Since winning his decade-long fight in April to return to the U.S. following his deportation, U.S. military veteran Hector Barajas-Varela has tried to be many things for many people. Sometimes he’s traveling and sharing his story. Sometimes he’s back in Mexico, to help run the Tijuana center he founded for other deported veterans. Still, it always comes always back to his role as dad.
“At a Mesa College panel on Wednesday,” the San Diego Tribune reports, “Barajas choked with emotion when he spoke about spending time with his middle-school aged daughter. No matter how many events he’s invited to or panels he’s been on, that happens every time, Barajas said.” Since coming back to the U.S., he was able to attend her first band recital. Sometimes they just hang out at home. Mostly, the two are “trying to rebuild a relationship after years of being deported.”

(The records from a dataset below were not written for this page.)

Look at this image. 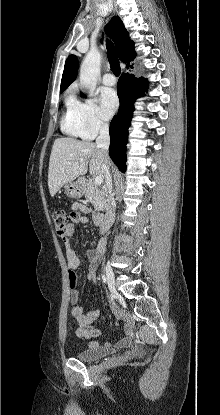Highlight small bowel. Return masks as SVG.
Here are the masks:
<instances>
[{
  "mask_svg": "<svg viewBox=\"0 0 220 415\" xmlns=\"http://www.w3.org/2000/svg\"><path fill=\"white\" fill-rule=\"evenodd\" d=\"M90 213V209L80 203H74L70 209V222L63 235H58L59 238L64 242L66 246V258L68 263V279L71 287V303L77 304L80 300V291L77 288L78 283V273L77 269L81 266L82 260L76 251L70 246V237L74 233V226L76 224H87L90 222V219L84 214ZM103 219L102 214L94 213L92 220L95 223H101ZM107 250V236L102 237L95 249H90L85 252V258L88 262L87 266V278L95 282L96 280V268L101 262L102 256ZM71 314L75 319L78 328L76 330V335L80 338H96L99 336L100 332L94 325V322L99 318L100 311L98 309L85 311L83 307L75 306L72 308ZM115 317L123 321L124 323V336L113 343L106 342L103 346L107 349H114L120 347H126L132 342V326L127 322L126 316L121 311H115ZM89 346H100L96 341H91Z\"/></svg>",
  "mask_w": 220,
  "mask_h": 415,
  "instance_id": "c3829d8e",
  "label": "small bowel"
}]
</instances>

The American Civil Liberties Union (ACLU) estimated in 2016 that there are some 239 other Hectors, immigrant service members who were kicked out after serving their adopted country. “They can be deported for committing a list of crimes set in immigration law,” the San Diego Tribune continues. Barajas-Varela complained that some people initially sympathize with the issue of deported vets, but that can quickly change. “Nobody wanted to listen to us. People stop listening when they hear, ‘criminal.’”
Since winning a pardon from outgoing California Gov. Jerry Brown—Barajas-Varela “has shown that since his release from custody, he has lived an honest and upright life, exhibited good moral character and conducted himself as a law-abiding citizen,” Brown wrote—and then a court victory with the help of the ACLU, he has kept listening to deported vets, some of whom as struggling with mental illness and conditions related to combat. Sometimes he feels like he doesn’t do enough.
“’I can’t be everywhere,’ Barajas said. ‘Everything I’m doing on the other side is going to benefit them. They want me here.’ He’s now rented an apartment up the street for deported veterans instead of having them sleep upstairs at the shelter.” Barajas-Varela said in April that he hoped to keep heading The Bunker for a year, and then pass the leadership role onto another deported vet so that he can live full-time here and eventually return to school.
Barajas-Varela has already taken some brand-new steps as a U.S. citizen. Earlier this year, he cast his ballot for the very first time, and then in the 2018 midterms voted for Democratic Congress member Nanette Barragán, who in 2017 had been part of a congressional delegation visiting Barajas-Varela when he was still living in Mexico. “It meant a lot to be able to vote for someone who had supported him, he said.”